Keyakinan mereka terhadap sesuatu kekuatan di luar jangkauan akal pikiran
mereka, menimbulkan tafsiran yang sulit dicerna rasio modern. Oleh sebab itu,
tingkah laku sosialnya dikendalikan kekuatan-kekuatan alam yang mereka takuti.
Jiwa
mereka bersatu dengan kekuatan-kekuatan alam, kesaktian-kesaktian khusus yang
dimiliki seseorang. Kesaktian itu kemudian diterima sebagai sesuatu peristiwa
yang mulia dan suci. Bila ia melekat pada seseorang, maka orang itu adalah
lambang dari kekuatan mereka. Dia adalah pemimpin yang dianggap memiliki
kharisma. Sifat-sifat itu melekat dan berproses turun-temurun. Walaupun
kemudian mereka sudah memeluk agama, namun secara genealogis/silsilah/keturunan
adalah turunan pemimpin atau kapitan. Dari sinilah sebenarnya sebutan
"kapitan" yang melekat pada diri Pattimura itu bermula.
Perjuangan
Sebelum
melakukan perlawanan terhadap VOC ia pernah berkarier
dalam militer sebagai mantan sersan Militer Inggris.[3] Kata "Maluku" berasal dari
bahasa Arab Al Mulk atau Al Malik yang berarti Tanah Raja-Raja.[4]

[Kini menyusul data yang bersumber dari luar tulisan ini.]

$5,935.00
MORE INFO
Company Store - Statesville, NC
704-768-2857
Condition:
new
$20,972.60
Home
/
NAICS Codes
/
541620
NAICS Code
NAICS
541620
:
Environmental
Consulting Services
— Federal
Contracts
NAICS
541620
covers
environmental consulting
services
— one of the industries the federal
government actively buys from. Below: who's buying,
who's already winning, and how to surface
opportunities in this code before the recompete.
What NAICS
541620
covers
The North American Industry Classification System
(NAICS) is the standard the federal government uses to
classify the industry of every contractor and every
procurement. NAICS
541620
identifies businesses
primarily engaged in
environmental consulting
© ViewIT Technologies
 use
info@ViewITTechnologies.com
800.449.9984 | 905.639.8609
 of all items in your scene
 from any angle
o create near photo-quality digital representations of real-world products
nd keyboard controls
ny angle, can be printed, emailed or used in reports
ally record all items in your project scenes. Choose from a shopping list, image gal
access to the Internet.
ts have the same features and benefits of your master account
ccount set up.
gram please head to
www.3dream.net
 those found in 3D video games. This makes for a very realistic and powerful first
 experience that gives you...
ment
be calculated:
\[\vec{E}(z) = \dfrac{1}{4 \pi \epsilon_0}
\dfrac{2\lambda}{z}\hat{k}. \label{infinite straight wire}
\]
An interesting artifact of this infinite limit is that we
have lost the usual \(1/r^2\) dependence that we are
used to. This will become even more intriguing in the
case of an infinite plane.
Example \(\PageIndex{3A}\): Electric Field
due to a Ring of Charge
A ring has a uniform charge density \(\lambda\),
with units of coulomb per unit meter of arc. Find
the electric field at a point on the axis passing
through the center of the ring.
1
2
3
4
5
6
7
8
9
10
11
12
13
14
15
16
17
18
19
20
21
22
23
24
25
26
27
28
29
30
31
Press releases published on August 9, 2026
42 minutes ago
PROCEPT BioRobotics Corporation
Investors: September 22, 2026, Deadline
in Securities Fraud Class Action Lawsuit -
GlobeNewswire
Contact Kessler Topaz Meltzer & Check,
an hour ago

mengingat pada masa itu banyaknya kerajaan
Pada
tahun 1816 pihak Inggris menyerahkan kekuasaannya kepada pihak Belanda dan
kemudian Belanda menetapkan kebijakan politik monopoli, pajak atas tanah
(landrente), pemindahan penduduk serta pelayaran Hongi (Hongi Tochten), serta
mengabaikan Traktat London I antara lain dalam pasal 11 memuat ketentuan bahwa
Residen Inggris di Ambon harus merundingkan dahulu pemindahan koprs Ambon
dengan Gubenur dan dalam perjanjian tersebut juga dicantumkan dengan jelas
bahwa jika pemerintahan Inggris berakhir di Maluku maka para serdadu-serdadu
Ambon harus dibebaskan dalam artian berhak untuk memilih untuk memasuki dinas
militer pemerintah baru atau keluar dari dinas militer, akan tetapi dalam
pratiknya pemindahan dinas militer ini dipaksakan [5] Kedatangan kembali kolonial Belanda
pada tahun 1817 mendapat tantangan keras dari rakyat. Hal ini disebabkan karena
kondisi politik, ekonomi, dan hubungan kemasyarakatan yang buruk selama dua
abad. Rakyat Maluku akhirnya bangkit mengangkat senjata di bawah pimpinan
Kapitan Pattimura [4] Maka pada waktu pecah perang melawan
penjajah Belanda tahun 1817, Raja-raja Patih, Para Kapitan, Tua-tua Adat dan
rakyat mengangkatnya sebagai pemimpin dan panglima perang karena berpengalaman
dan memiliki sifat-sfat kesatria (kabaressi). Sebagai panglima perang, Kapitan
Pattimura mengatur strategi perang bersama pembantunya. Sebagai pemimpin dia
berhasil mengkoordinir Raja-raja Patih dalam melaksanakan kegiatan
pemerintahan, memimpin rakyat, mengatur pendidikan, menyediakan pangan dan
membangun benteng-benteng pertahanan. Kewibawaannya dalam kepemimpinan diakui
luas oleh para Raja Patih maupun rakyat biasa. Dalam perjuangan menentang
Belanda ia juga menggalang persatuan dengan kerajaan Ternate dan Tidore,
raja-raja di Bali, Sulawesi dan Jawa. Perang Pattimura yang berskala nasional
itu dihadapi Belanda dengan kekuatan militer yang besar dan kuat dengan
mengirimkan sendiri Laksamana Buykes, salah seorang Komisaris Jenderal untuk
menghadapi Patimura.
Pertempuran-pertempuran
yang hebat melawan angkatan perang Belanda di darat dan di laut dikoordinir
Kapitan Pattimura yang dibantu oleh para penglimanya antara lain Melchior Kesaulya, Anthoni
Rebhok,
Philip Latumahina dan Ulupaha. Pertempuran yang
menghancurkan pasukan Belanda tercatat seperti perebutan benteng Belanda
Duurstede, pertempuran di pantai Waisisil dan jasirah Hatawano, Ouw- Ullath,
Jasirah Hitu di Pulau Ambon dan Seram Selatan. Perang Pattimura hanya dapat
dihentikan dengan politik adu domba, tipu muslihat dan bumi hangus oleh Belanda.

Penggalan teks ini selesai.